**Records for this exercise:**
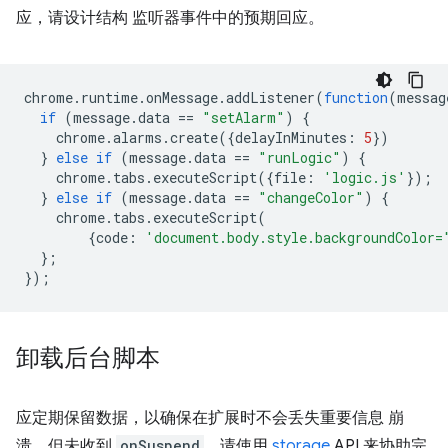
应，请设计结构 监听器事件中的预期回应。
chrome
.
runtime
.
onMessage
.
addListener
(
function
(
messag
if
(
message
.
data
==
"setAlarm"
)
{
chrome
.
alarms
.
create
({
delayInMinutes
:
5
})
}
else
if
(
message
.
data
==
"runLogic"
)
{
chrome
.
tabs
.
executeScript
({
file
:
'logic.js'
});
}
else
if
(
message
.
data
==
"changeColor"
)
{
chrome
.
tabs
.
executeScript
(
{
code
:
'document.body.style.backgroundColor=
};
});
卸载后台脚本
应定期保留数据，以确保在扩展时不会丢失重要信息 崩
溃，但未收到
onSuspend
。请使用
storage
API 来协助完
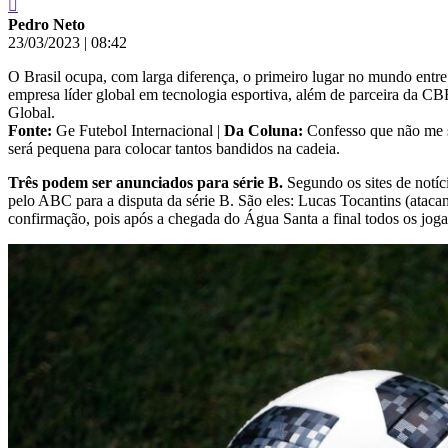
Pedro Neto
23/03/2023
|
08:42
O Brasil ocupa, com larga diferença, o primeiro lugar no mundo entre
empresa líder global em tecnologia esportiva, além de parceira da 
Global.
Fonte:
Ge Futebol Internacional |
Da Coluna:
Confesso que não me s
será pequena para colocar tantos bandidos na cadeia.
Três podem ser anunciados para série B.
Segundo os sites de notíc
pelo ABC para a disputa da série B. São eles: Lucas Tocantins (atacan
confirmação, pois após a chegada do Água Santa a final todos os joga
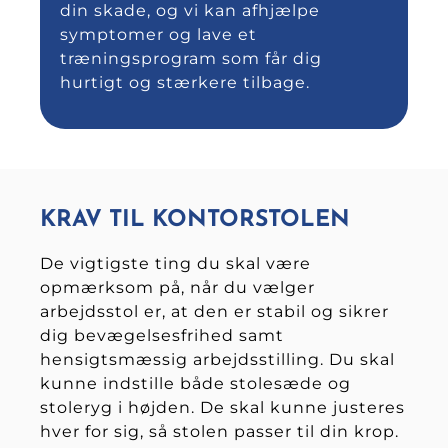
din skade, og vi kan afhjælpe
symptomer og lave et
træningsprogram som får dig
hurtigt og stærkere tilbage.
KRAV TIL KONTORSTOLEN
De vigtigste ting du skal være
opmærksom på, når du vælger
arbejdsstol er, at den er stabil og sikrer
dig bevægelsesfrihed samt
hensigtsmæssig arbejdsstilling. Du skal
kunne indstille både stolesæde og
stoleryg i højden. De skal kunne justeres
hver for sig, så stolen passer til din krop.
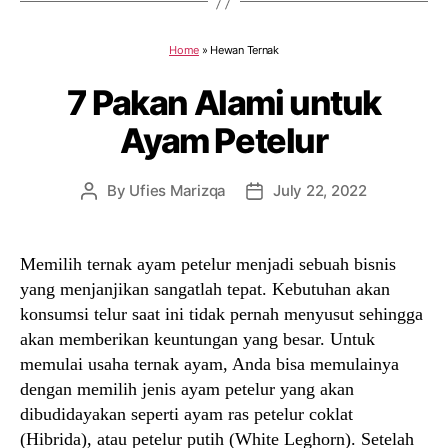
Home
»
Hewan Ternak
7 Pakan Alami untuk
Ayam Petelur
By
Ufies Marizqa
July 22, 2022
Post
Post
author
date
Memilih ternak ayam petelur menjadi sebuah bisnis
yang menjanjikan sangatlah tepat. Kebutuhan akan
konsumsi telur saat ini tidak pernah menyusut sehingga
akan memberikan keuntungan yang besar. Untuk
memulai usaha ternak ayam, Anda bisa memulainya
dengan memilih jenis ayam petelur yang akan
dibudidayakan seperti ayam ras petelur coklat
(Hibrida), atau petelur putih (White Leghorn). Setelah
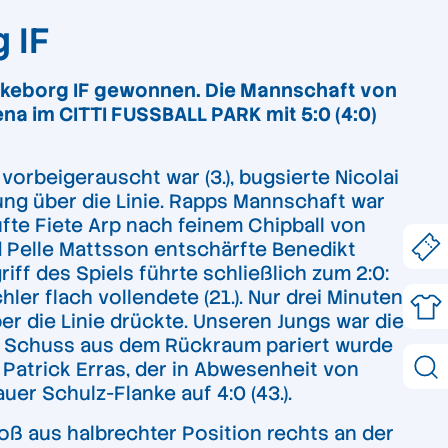
 IF
lkeborg IF gewonnen. Die Mannschaft von
a im CITTI FUSSBALL PARK mit 5:0 (4:0)
orbeigerauscht war (3.), bugsierte Nicolai
ung über die Linie. Rapps Mannschaft war
fte Fiete Arp nach feinem Chipball von
d Pelle Mattsson entschärfte Benedikt
ff des Spiels führte schließlich zum 2:0:
r flach vollendete (21.). Nur drei Minuten
er die Linie drückte. Unseren Jungs war die
as Schuss aus dem Rückraum pariert wurde
 Patrick Erras, der in Abwesenheit von
er Schulz-Flanke auf 4:0 (43.).
toß aus halbrechter Position rechts an der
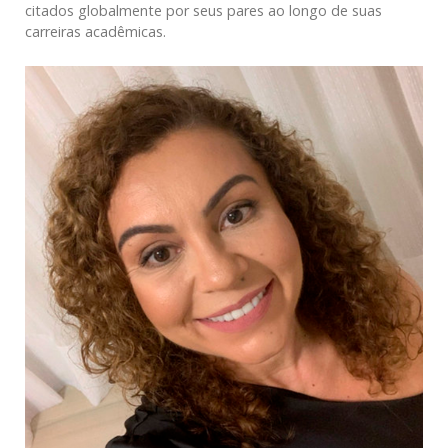
citados globalmente por seus pares ao longo de suas
carreiras acadêmicas.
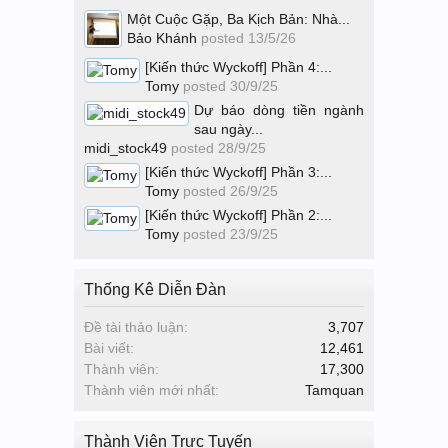
Một Cuộc Gặp, Ba Kịch Bản: Nhà...
Bảo Khánh
posted
13/5/26
[Kiến thức Wyckoff] Phần 4:...
Tomy
posted
30/9/25
Dự báo dòng tiền ngành
sau ngày...
midi_stock49
posted
28/9/25
[Kiến thức Wyckoff] Phần 3:...
Tomy
posted
26/9/25
[Kiến thức Wyckoff] Phần 2:...
Tomy
posted
23/9/25
Thống Kê Diễn Đàn
Đề tài thảo luận:
3,707
Bài viết:
12,461
Thành viên:
17,300
Thành viên mới nhất:
Tamquan
Thành Viên Trực Tuyến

**Your instructions:** Filter the records above down to the lines containing "Kiến".

**Answer space:**
[Kiến thức Wyckoff] Phần 4:...
[Kiến thức Wyckoff] Phần 3:...
[Kiến thức Wyckoff] Phần 2:...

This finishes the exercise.